Ce qui est vraie. Jérémy sait même des choses avant même que j'en ai moi-même conscience. Il sait quand est-ce que j'ai faim, quand est-ce que je vais avoir froid, quand est-ce que je vais me sentir mal et il sait même quand est-ce que vont tomber mes menstruations, bon pour celle-là il triche il a une application sur son téléphone. Au début, je trouvais tout ceci très étrange, très confus voir même fou et je crois qu'à force, je m'y suis habituée ? Du moins, j'essaye encore de m'y habituer et de ne pas toujours relever certains détails. Ce n'est pas un mauvais bougre et je sais qu'il fait tout ceci probablement par amour également, mais parfois...oui parfois c'est vraiment trop. J'ai l'étrange impression d'étouffée et ça ne m'enchante pas vraiment de voir mon copain se balader avec des serviettes hygiéniques sur lui. Je veux dire, c'est pas son job théoriquement ! D'accord, ça m'a bien dépannée deux ou trois fois, mais voilà...
- Bon, eh bien, je pense que nous sommes prêts ! Plus qu'à embarquer. Les femmes d'abord.
Il me laisse entrer dans le bus, en bon gentleman qu'il est et je pars m'installer vers les sièges les plus au fond, côté fenêtre, toujours. Jérémy me rejoins, pose son sac à dos à ses pieds et me dévisage avec de grands yeux ronds.
- Quoi ? lancé-je
- Rien. Je suis simplement content. Je veux dire, on prévoyait ce voyage depuis quoi ? Trois mois ? On a dû se battre avec nos parents pour les convaincre de nous laisser partir, chercher une auberge pas loin et...

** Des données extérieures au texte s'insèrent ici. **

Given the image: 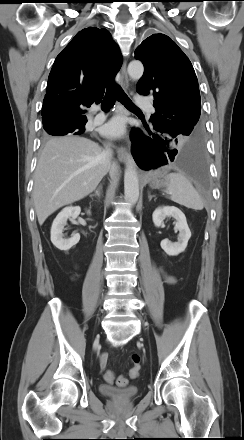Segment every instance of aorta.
I'll return each mask as SVG.
<instances>
[{
    "label": "aorta",
    "instance_id": "obj_1",
    "mask_svg": "<svg viewBox=\"0 0 244 440\" xmlns=\"http://www.w3.org/2000/svg\"><path fill=\"white\" fill-rule=\"evenodd\" d=\"M127 71L133 80L138 81L143 75L144 67L140 61L135 60L129 63ZM124 194L125 199L129 203L135 204L138 201L139 179L134 161L130 156L128 157L124 173Z\"/></svg>",
    "mask_w": 244,
    "mask_h": 440
}]
</instances>
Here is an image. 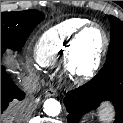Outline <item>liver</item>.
I'll return each instance as SVG.
<instances>
[{"label": "liver", "instance_id": "liver-1", "mask_svg": "<svg viewBox=\"0 0 123 123\" xmlns=\"http://www.w3.org/2000/svg\"><path fill=\"white\" fill-rule=\"evenodd\" d=\"M7 64L10 65V66H13L15 64L14 58L9 59Z\"/></svg>", "mask_w": 123, "mask_h": 123}]
</instances>
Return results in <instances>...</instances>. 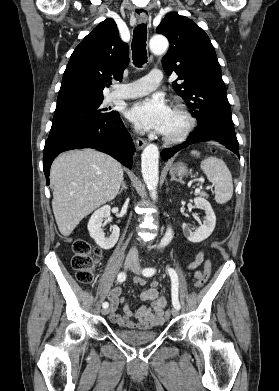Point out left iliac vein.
<instances>
[{
	"instance_id": "obj_1",
	"label": "left iliac vein",
	"mask_w": 279,
	"mask_h": 391,
	"mask_svg": "<svg viewBox=\"0 0 279 391\" xmlns=\"http://www.w3.org/2000/svg\"><path fill=\"white\" fill-rule=\"evenodd\" d=\"M131 270L135 274L140 275L141 274L140 264L136 261L135 264L131 267ZM171 313H172V316L176 317L179 315V310L177 308H173Z\"/></svg>"
}]
</instances>
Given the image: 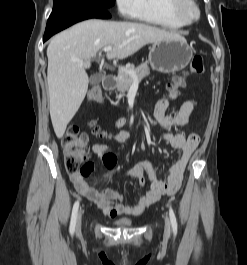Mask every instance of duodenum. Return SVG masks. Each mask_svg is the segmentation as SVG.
<instances>
[{"mask_svg": "<svg viewBox=\"0 0 247 265\" xmlns=\"http://www.w3.org/2000/svg\"><path fill=\"white\" fill-rule=\"evenodd\" d=\"M116 85V77L114 75H106L103 80V86L106 90H111Z\"/></svg>", "mask_w": 247, "mask_h": 265, "instance_id": "obj_1", "label": "duodenum"}]
</instances>
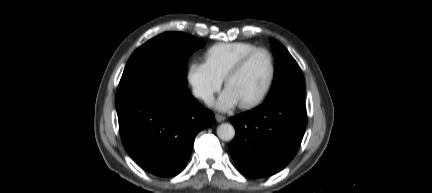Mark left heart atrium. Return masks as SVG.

Et il s'arrête. Je vois à ses lèvres qu'il meurt d'envie de me dire la suite, mais je sais aussi qu'il a préparé quelque chose. Une surprise. Tout ce que je sais, c'est le nom de la région où nous nous rendons et que nous en avons approximativement pour cinq heures de trajet. Le reste, c'est Jérémy qui a tout prévu en me demandant de lui faire pleinement confiance.
- Tu allais dire ?
- Rien, rien. Rien d'intéressant, en fait. Je me suis emporté. Oublie.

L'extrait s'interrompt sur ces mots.